The Rise of Populist Nationalism
Social Resentments and Capturing the Constitution in Hungary
The authors of this book approach the emergence and endurance of the populist nationalism in post-socialist Eastern Europe, with special emphasis on Hungary. They attempt to understand the reasons behind public discourses that increasingly reframe politics in terms of nationhood and nationalism. Overall, the volume attempts to explain how the new nationalism is rooted in recent political, economic and social processes. The contributors focus on two motifs in public discourse: shift and legacy. Some focus on shifts in public law and shifts in political ethno-nationalism through the lens of constitutional law, while others explain the social and political roots of these shifts.

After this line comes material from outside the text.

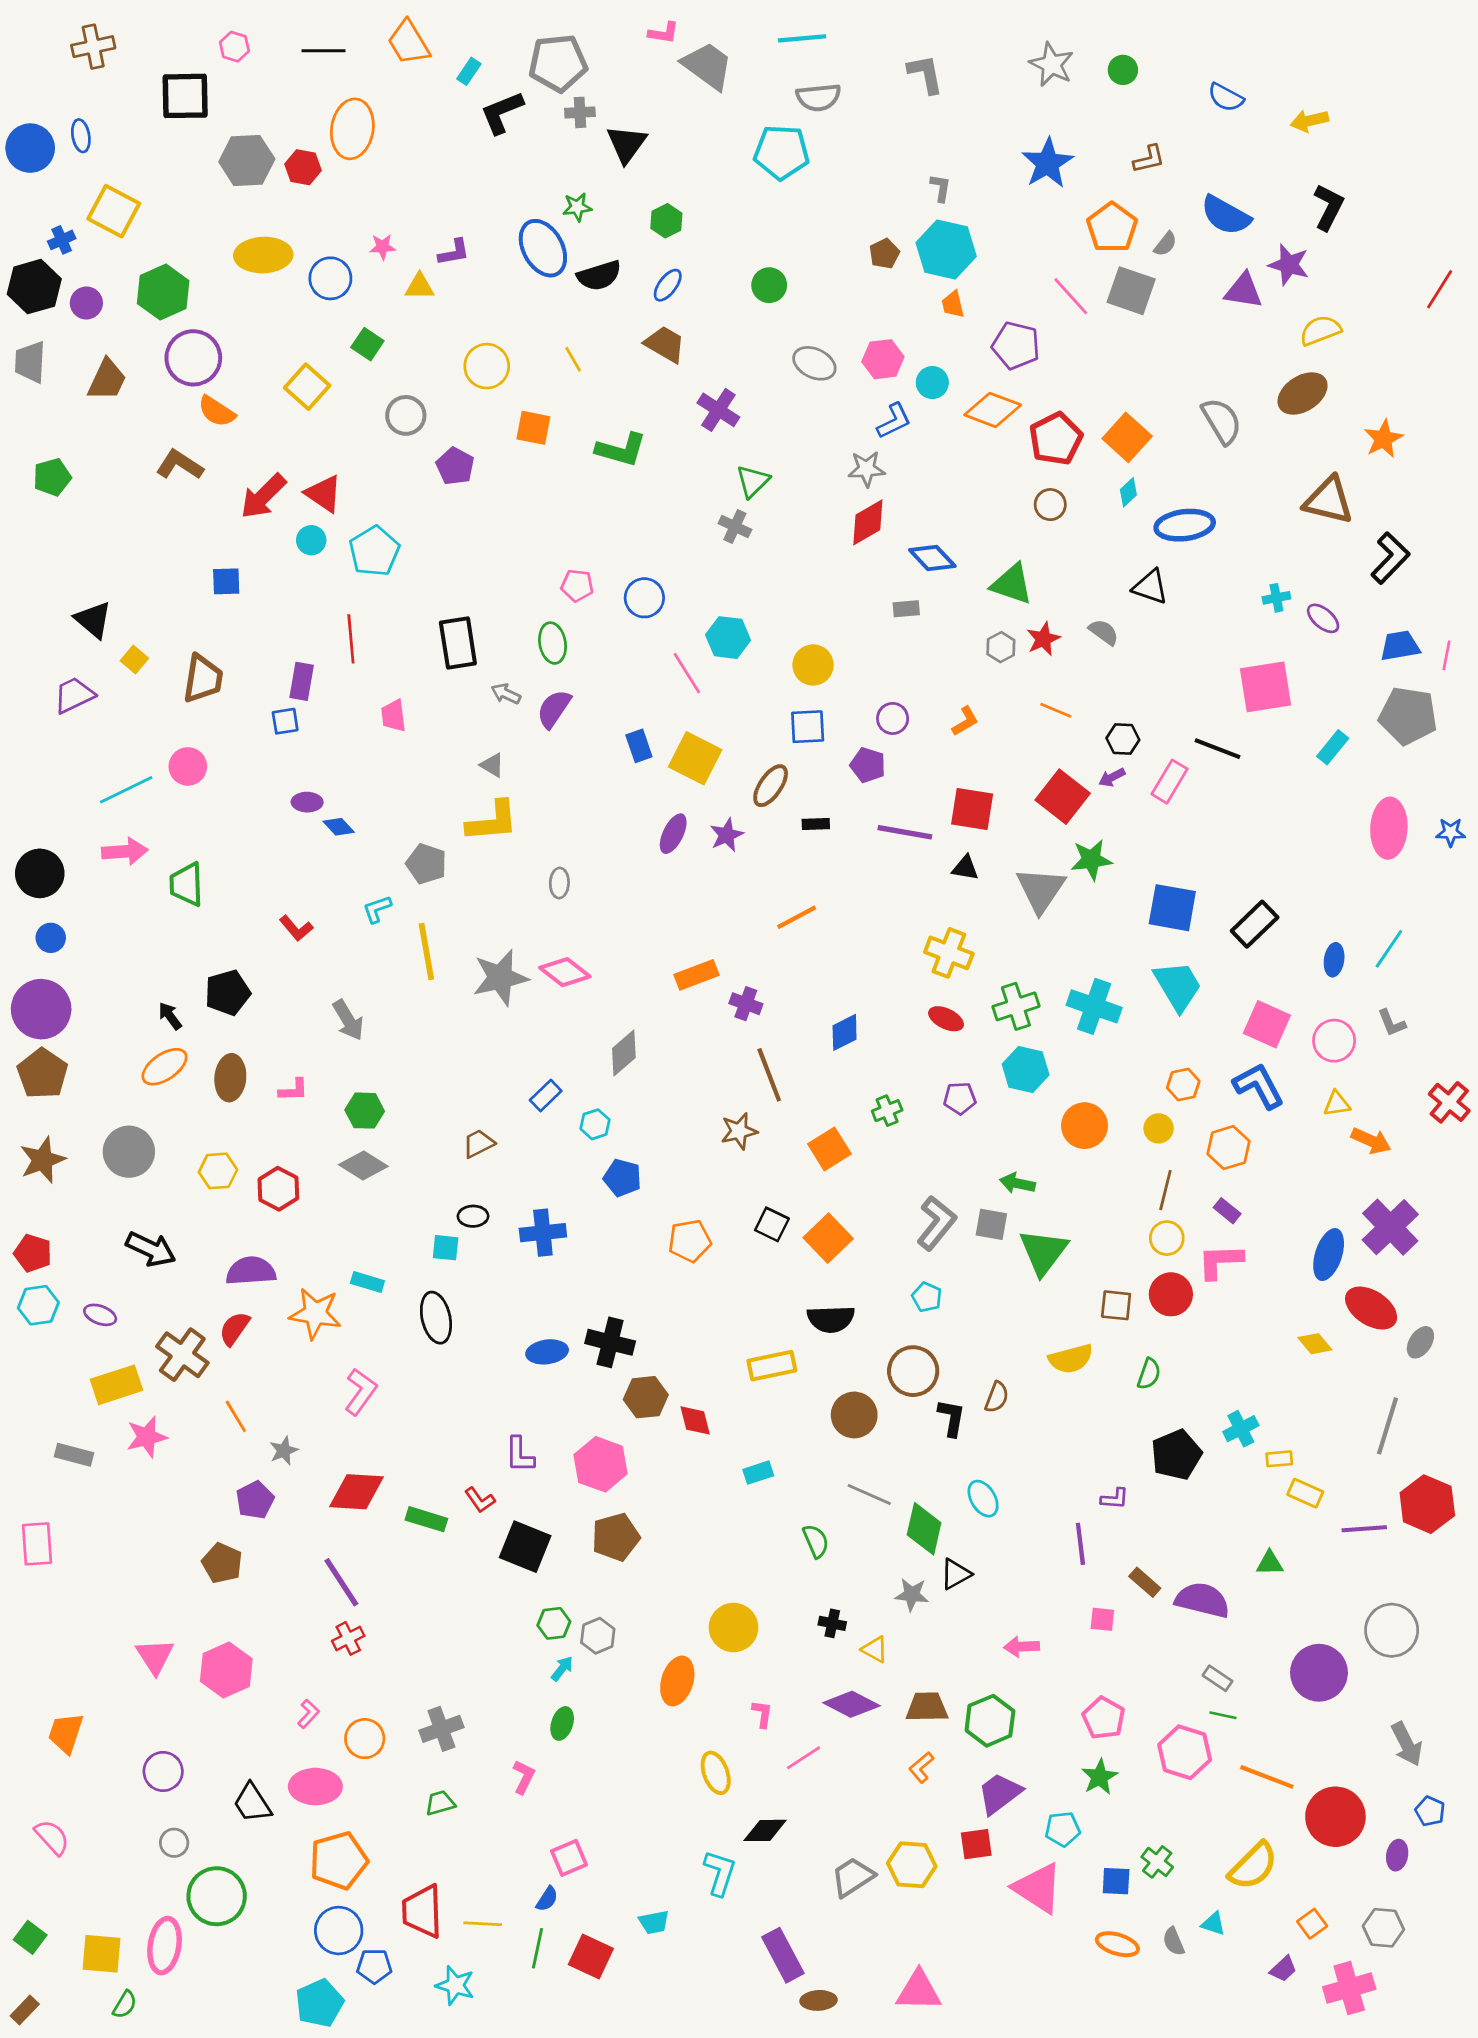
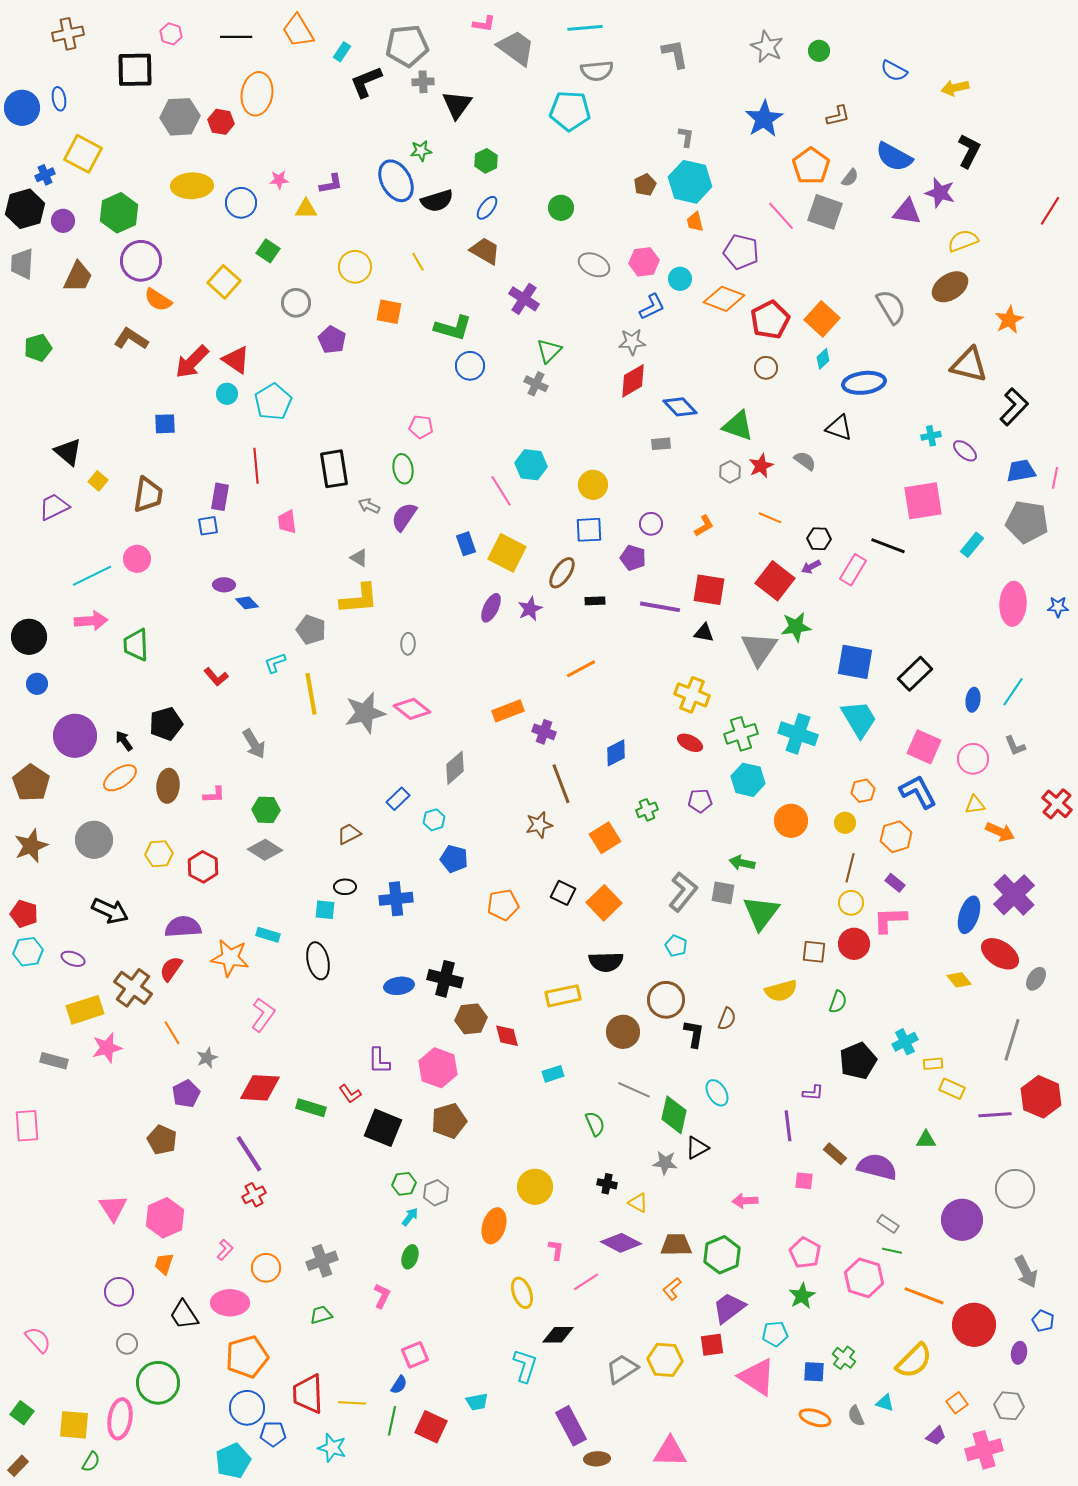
blue circle: (644, 598) -> (470, 366), moved
purple circle: (41, 1009) -> (75, 736), moved
orange trapezoid: (66, 1733) -> (164, 1264), moved, size x0.7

Others discuss the effects of legacy in memory and culture and suggest that both shift and legacy combine to produce the new era of identity politics. Legal experts emphasize that the new Fundamental Law of Hungary is radically different from all previous Hungarian constitutions, and clearly reflects a redefinition of the Hungarian state itself. The authors further examine the role of developments in the fields of sociology and political science that contribute to the kind of politics in which identity is at the fore.
About the Authors
Margit Feischmidt is a cultural anthropologist and works as a senior research fellow at the Institute for Minority Studies, Hungarian Academy of Sciences.